Julia supports more number types than many scheme implementations, so not all numbers are represented directly as scheme numbers in the AST.

Input	AST
`11111111111111111111`	`(macrocall @int128_str nothing "11111111111111111111")`
`0xfffffffffffffffff`	`(macrocall @uint128_str nothing "0xfffffffffffffffff")`
`1111...many digits...`	`(macrocall @big_str nothing "1111....")`

Block forms

A block of statements is parsed as (block stmt1 stmt2 ...).

If statement:

if a
    b
elseif c
    d
else
    e
end

parses as:

(if a (block (line 2) b)
    (elseif (block (line 3) c) (block (line 4) d)
            (block (line 6 e))))

A while loop parses as (while condition body).

A for loop parses as (for (= var iter) body). If there is more than one iteration specification, they are parsed as a block: (for (block (= v1 iter1) (= v2 iter2)) body).

break and continue are parsed as 0-argument expressions (break) and (continue).

let is parsed as (let (= var val) body) or (let (block (= var1 val1) (= var2 val2) ...) body), like for loops.

A basic function definition is parsed as (function (call f x) body). A more complex example:

function f(x::T; k = 1) where T
    return x+1
end

parses as:

(function (where (call f (parameters (kw k 1))
                       (:: x T))
                 T)
          (block (line 2) (return (call + x 1))))

Type definition:

mutable struct Foo{T<:S}
    x::T
end

parses as:

(struct true (curly Foo (<: T S))
        (block (line 2) (:: x T)))

The first argument is a boolean telling whether the type is mutable.

try blocks parse as (try try_block var catch_block finally_block). If no variable is present after catch, var is #f. If there is no finally clause, then the last argument is not present.

Quote expressions

Julia source syntax forms for code quoting (quote and :( )) support interpolation with $. In Lisp terminology, this means they are actually "backquote" or "quasiquote" forms. Internally, there is also a need for code quoting without interpolation. In Julia's scheme code, non-interpolating quote is represented with the expression head inert.

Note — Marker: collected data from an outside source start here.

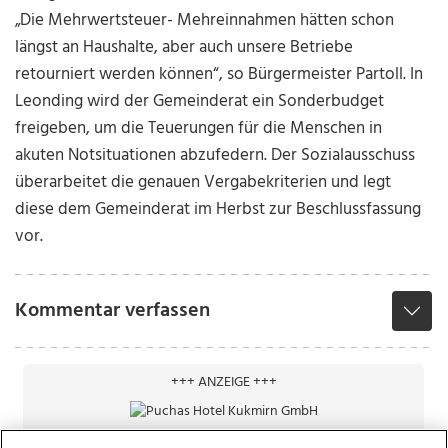
„Die Mehrwertsteuer- Mehreinnahmen hätten schon
längst an Haushalte, aber auch unsere Betriebe
retourniert werden können“, so Bürgermeister Partoll. In
Leonding wird der Gemeinderat ein Sonderbudget
freigeben, um die Teuerungen für die Menschen in
akuten Notsituationen abzufedern. Der Sozialausschuss
überarbeitet die genauen Vergabekriterien und legt
diese dem Gemeinderat im Herbst zur Beschlussfassung
vor.
Kommentar verfassen
+++ ANZEIGE +++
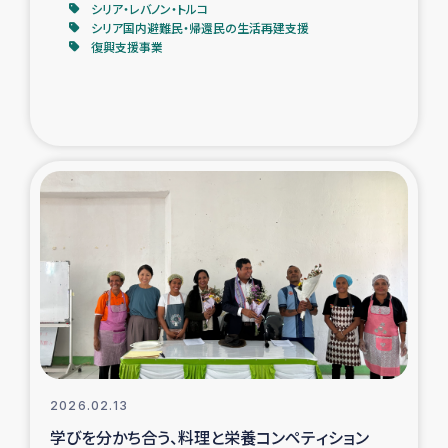
シリア・レバノン・トルコ
シリア国内避難民・帰還民の生活再建支援
復興支援事業
2026.02.13
学びを分かち合う、料理と栄養コンペティション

inert expressions are converted to Julia QuoteNode objects. These objects wrap a single value of any type, and when evaluated simply return that value.

A quote expression whose argument is an atom also gets converted to a QuoteNode.

Line numbers

Source location information is represented as (line line_num file_name) where the third component is optional (and omitted when the current line number, but not file name, changes).

These expressions are represented as LineNumberNodes in Julia.

Macros

Macro hygiene is represented through the expression head pair escape and hygienic-scope. The result of a macro expansion is automatically wrapped in (hygienic-scope block module), to represent the result of the new scope. The user can insert (escape block) inside to interpolate code from the caller.

Lowered form

Lowered form (IR) is more important to the compiler, since it is used for type inference, optimizations like inlining, and code generation. It is also less obvious to the human, since it results from a significant rearrangement of the input syntax.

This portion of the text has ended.